In regional New South Wales, Essential Energy residential customers face the biggest increase of $228 or 9.1 per cent, with the AER citing 'improved network resilience to address climate change-related risks' along with 'the integration of consumer energy resources including rooftop solar, batteries and electric vehicles'.
This takes the average annual electricity bill for 2025-26 to $2,741 , which is even steeper than the $188 or 8.5 per cent increase for Endeavour Energy customers in Sydney, who will be paying $2,411.
The increases in NSW were up to 6.7 per cent above forecast inflation, with more homes having a smart meter monitoring when residents used electricity.
'Retail costs have risen for all customers in each region of NSW, primarily due to increases in retailers' operating costs,' the AER said.
'Increases in bad and doubtful debt costs and smart meter costs also contributed to the overall increases.'
In south-east Queensland, Energex's increases were more moderate at $77 or 3.7 per cent, or 1.3 per cent above forecast inflation to an average of $2,143.
South Australians were set to see a $71 or 3.2 per cent increase, which was 0.8 per cent above predicted inflation for SA Power Networks customers, for an average bill of $2,301.

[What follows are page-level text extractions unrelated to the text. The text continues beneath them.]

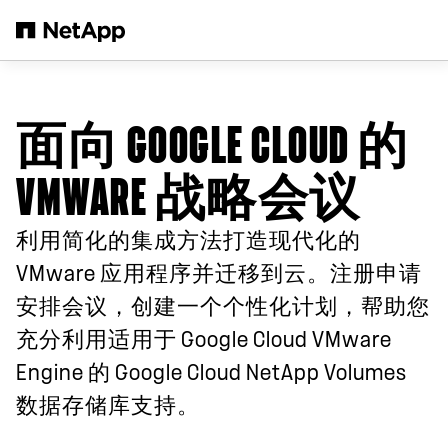
跳转至主要内容
面向 GOOGLE CLOUD 的
VMWARE 战略会议
利用简化的集成方法打造现代化的
VMware 应用程序并迁移到云。注册申请
安排会议，创建一个个性化计划，帮助您
充分利用适用于 Google Cloud VMware
Engine 的 Google Cloud NetApp Volumes
数据存储库支持。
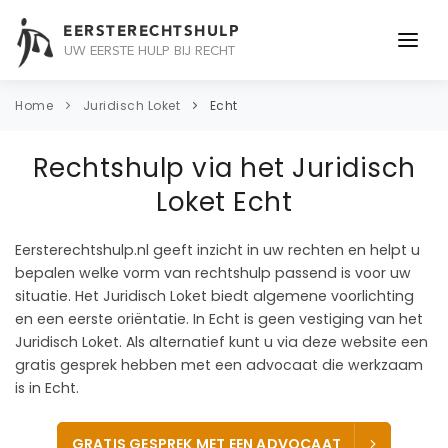
EERSTERECHTSHULP
UW EERSTE HULP BIJ RECHT
ONDERWERPEN
Home
Juridisch Loket
Echt
JURIDISCH ADVIES
Rechtshulp via het Juridisch
ADVOCAAT
Loket Echt
OVER ONS
Eersterechtshulp.nl geeft inzicht in uw rechten en helpt u
bepalen welke vorm van rechtshulp passend is voor uw
CONTACT
situatie. Het Juridisch Loket biedt algemene voorlichting
en een eerste oriëntatie. In Echt is geen vestiging van het
Juridisch Loket. Als alternatief kunt u via deze website een
gratis gesprek hebben met een advocaat die werkzaam
is in Echt.
GRATIS GESPREK MET EEN ADVOCAAT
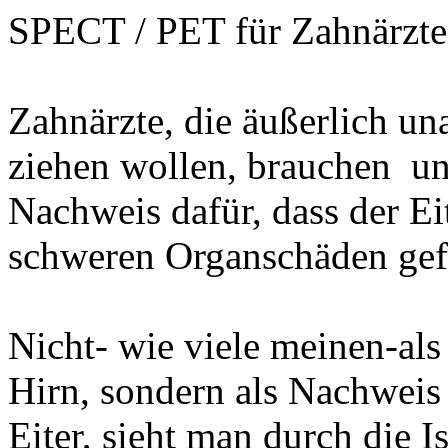
SPECT / PET für Zahnärzte
Zahnärzte, die äußerlich un
ziehen wollen, brauchen
un
Nachweis dafür, dass der Ei
schweren Organschäden gefü
Nicht- wie viele
meinen-als
Hirn, sondern als Nachweis
Eiter, sieht man durch die 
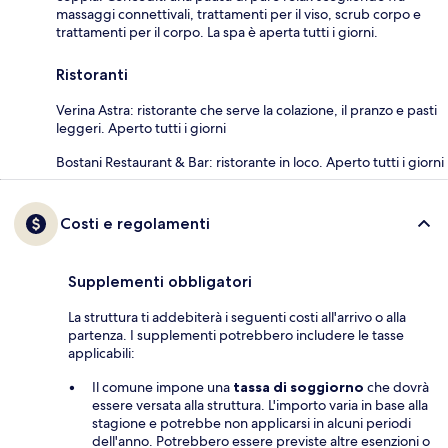
massaggi connettivali, trattamenti per il viso, scrub corpo e
trattamenti per il corpo. La spa è aperta tutti i giorni.
Ristoranti
Verina Astra: ristorante che serve la colazione, il pranzo e pasti
leggeri. Aperto tutti i giorni
Bostani Restaurant & Bar: ristorante in loco. Aperto tutti i giorni
Costi e regolamenti
Supplementi obbligatori
La struttura ti addebiterà i seguenti costi all'arrivo o alla
partenza. I supplementi potrebbero includere le tasse
applicabili:
Il comune impone una
tassa di soggiorno
che dovrà
essere versata alla struttura. L'importo varia in base alla
stagione e potrebbe non applicarsi in alcuni periodi
dell'anno. Potrebbero essere previste altre esenzioni o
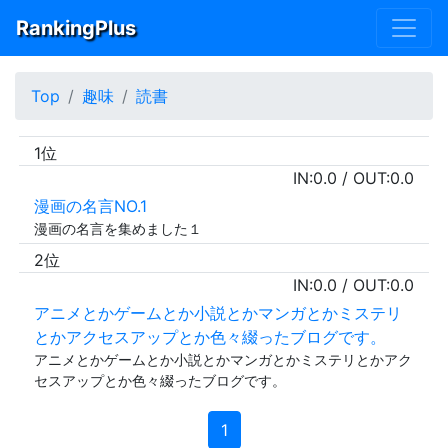
RankingPlus
Top
趣味
読書
1位
IN:
0.0
/ OUT:
0.0
漫画の名言NO.1
漫画の名言を集めました１
2位
IN:
0.0
/ OUT:
0.0
アニメとかゲームとか小説とかマンガとかミステリ
とかアクセスアップとか色々綴ったブログです。
アニメとかゲームとか小説とかマンガとかミステリとかアク
セスアップとか色々綴ったブログです。
1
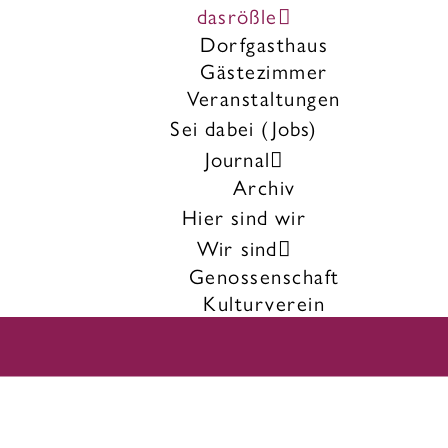
dasrößle
Dorfgasthaus
Gästezimmer
Veranstaltungen
Sei dabei (Jobs)
Journal
Archiv
Hier sind wir
Wir sind
Genossenschaft
Kulturverein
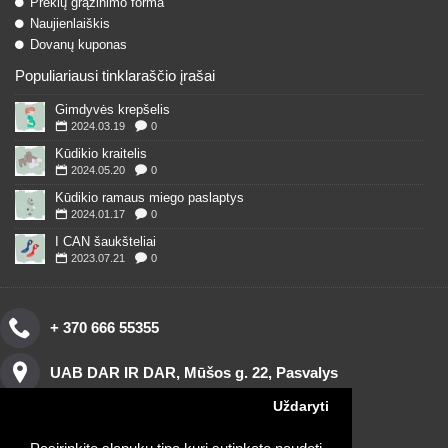
Prekių grąžinimo forma
Naujienlaiškis
Dovanų kuponas
Populiariausi tinklaraščio įrašai
Gimdyvės krepšelis
2024.03.19
0
Kūdikio kraitelis
2024.05.20
0
Kūdikio ramaus miego paslaptys
2024.01.17
0
I CAN šaukšteliai
2023.07.21
0
+ 370 666 55355
UAB DAR IR DAR, Mūšos g. 22, Pasvalys
Uždaryti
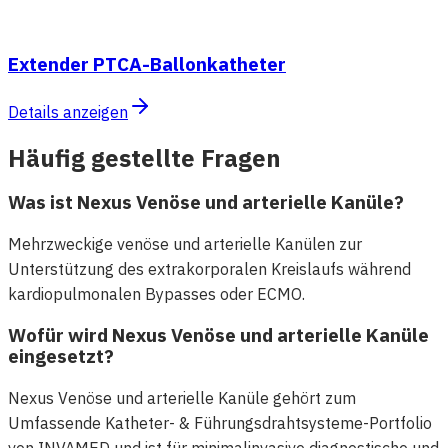
Extender PTCA-Ballonkatheter
Details anzeigen
Häufig gestellte Fragen
Was ist Nexus Venöse und arterielle Kanüle?
Mehrzweckige venöse und arterielle Kanülen zur
Unterstützung des extrakorporalen Kreislaufs während
kardiopulmonalen Bypasses oder ECMO.
Wofür wird Nexus Venöse und arterielle Kanüle
eingesetzt?
Nexus Venöse und arterielle Kanüle gehört zum
Umfassende Katheter- & Führungsdrahtsysteme-Portfolio
von INVAMED und ist für minimalinvasive diagnostische und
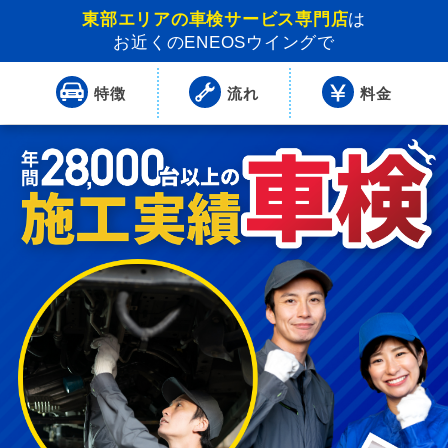
東部エリアの車検サービス専門店
は
お近くのENEOSウイングで
特徴
流れ
料金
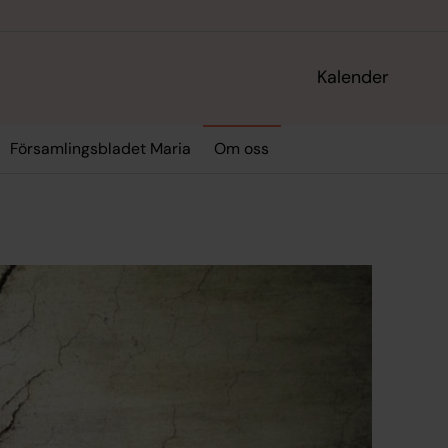
Kalender
Församlingsbladet Maria
Om oss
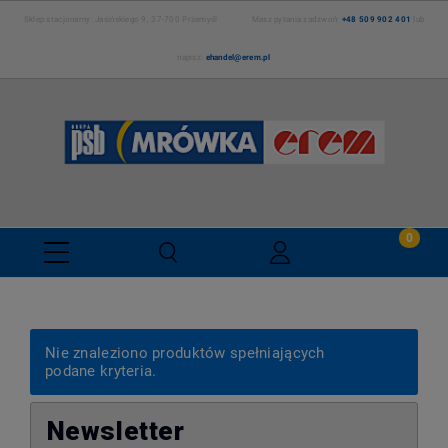
Sklep stacjonarny: Jasińskiego 9, 37-700 Przemyśl Masz pytania zadzwoń:
+48 509 902 401
lub
napisz:
ehandel@erem.pl
Nie znaleziono produktów spełniających
podane kryteria.
Newsletter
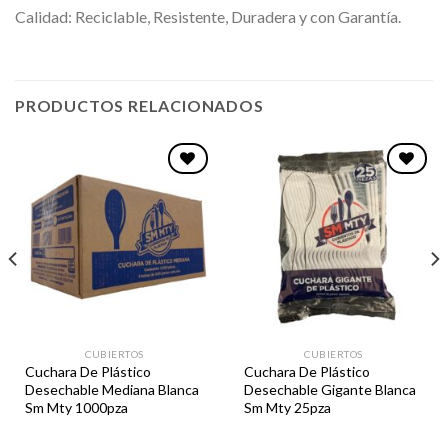
Calidad: Reciclable, Resistente, Duradera y con Garantía.
PRODUCTOS RELACIONADOS
Favoritos
Favoritos
CUBIERTOS
CUBIERTOS
Cuchara De Plástico
Cuchara De Plástico
Desechable Mediana Blanca
Desechable Gigante Blanca
Sm Mty 1000pza
Sm Mty 25pza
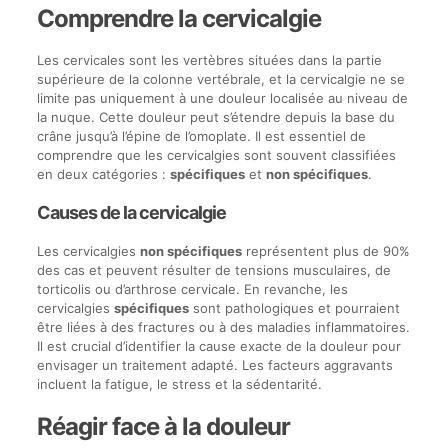
Comprendre la cervicalgie
Les cervicales sont les vertèbres situées dans la partie
supérieure de la colonne vertébrale, et la cervicalgie ne se
limite pas uniquement à une douleur localisée au niveau de
la nuque. Cette douleur peut s’étendre depuis la base du
crâne jusqu’à l’épine de l’omoplate. Il est essentiel de
comprendre que les cervicalgies sont souvent classifiées
en deux catégories :
spécifiques
et
non spécifiques
.
Causes de la cervicalgie
Les cervicalgies
non spécifiques
représentent plus de 90%
des cas et peuvent résulter de tensions musculaires, de
torticolis ou d’arthrose cervicale. En revanche, les
cervicalgies
spécifiques
sont pathologiques et pourraient
être liées à des fractures ou à des maladies inflammatoires.
Il est crucial d’identifier la cause exacte de la douleur pour
envisager un traitement adapté. Les facteurs aggravants
incluent la fatigue, le stress et la sédentarité.
Réagir face à la douleur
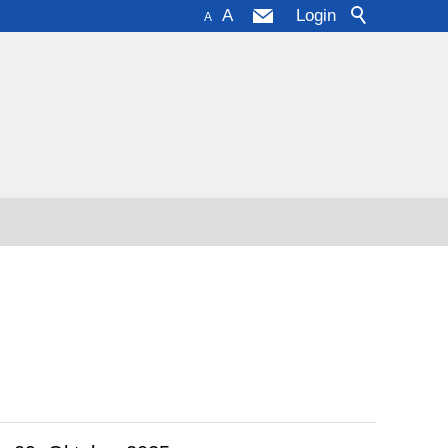
A
Login
A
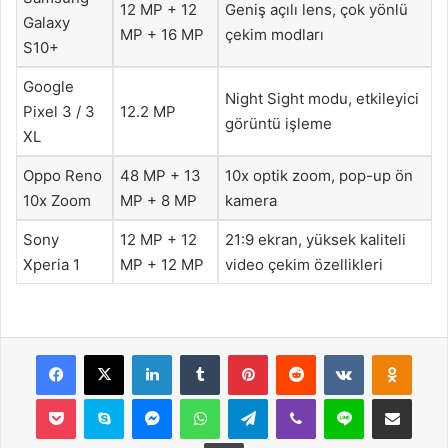
12 MP + 12
Geniş açılı lens, çok yönlü
Galaxy
MP + 16 MP
çekim modları
S10+
Google
Night Sight modu, etkileyici
Pixel 3 / 3
12.2 MP
görüntü işleme
XL
Oppo Reno
48 MP + 13
10x optik zoom, pop-up ön
10x Zoom
MP + 8 MP
kamera
Sony
12 MP + 12
21:9 ekran, yüksek kaliteli
Xperia 1
MP + 12 MP
video çekim özellikleri
Facebook
X
LinkedIn
Tumblr
Pinterest
Reddit
VKontakte
Odnok
Pocket
Skype
Messenger
WhatsApp
Telegram
Viber
Line
E-Posta ile payla
Yazdır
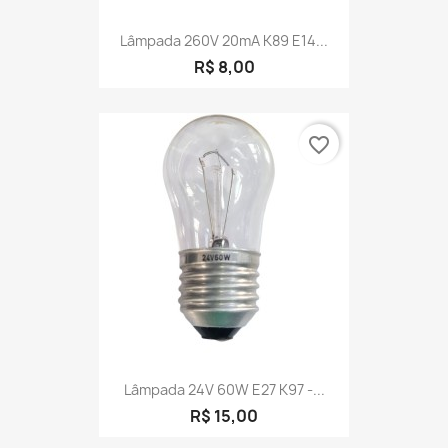
Lâmpada 260V 20mA K89 E14...
R$ 8,00
favorite_border
Lâmpada 24V 60W E27 K97 -...
R$ 15,00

Canstar data insights director Sally Tindall said the increases were bad news for customers.
'These electricity price hikes will knock the wind out of the sails for many families, just when they thought they'd turned a corner in the cost-of-living crisis,' she said.
'Price hikes of up to $228 for an average household will be too much for some families to bear, particularly as we enter one of the most energy-intensive periods of the year.'
The AER projected bigger increases for customers without a controlled load, where an electrical appliance like a dishwasher can be operated at a different time to the rest of the home to save money during an off-peak period.
The federal government's quarterly $75 rebates were extended until the end of December in the pre-election March Budget, where the price came off the bill without customers having to lodge an application for relief.
This has seen electricity bills fallen by 9.6 per cent in the year to March, helping to reduce headline inflation to just 2.4 per cent.
The AER argued its determination regarding existing customers struck a balance between 'protecting consumers from unjustifiably high prices, while also allowing retailers to recover costs'.
'Retail costs have seen larger increases in all regions,' it said.
'While this source of costs makes up a smaller portion of the total price, the rate of growth means it has contributed more than other elements to the price rises in some regions.'
Wholesale power prices make up 31 to 45 per cent of the AER's default market offer arrangement on electricity bill increases, compared with 11 to 16 per cent for retail costs.
Network costs made up 33 to 48 per cent of the approved price rise.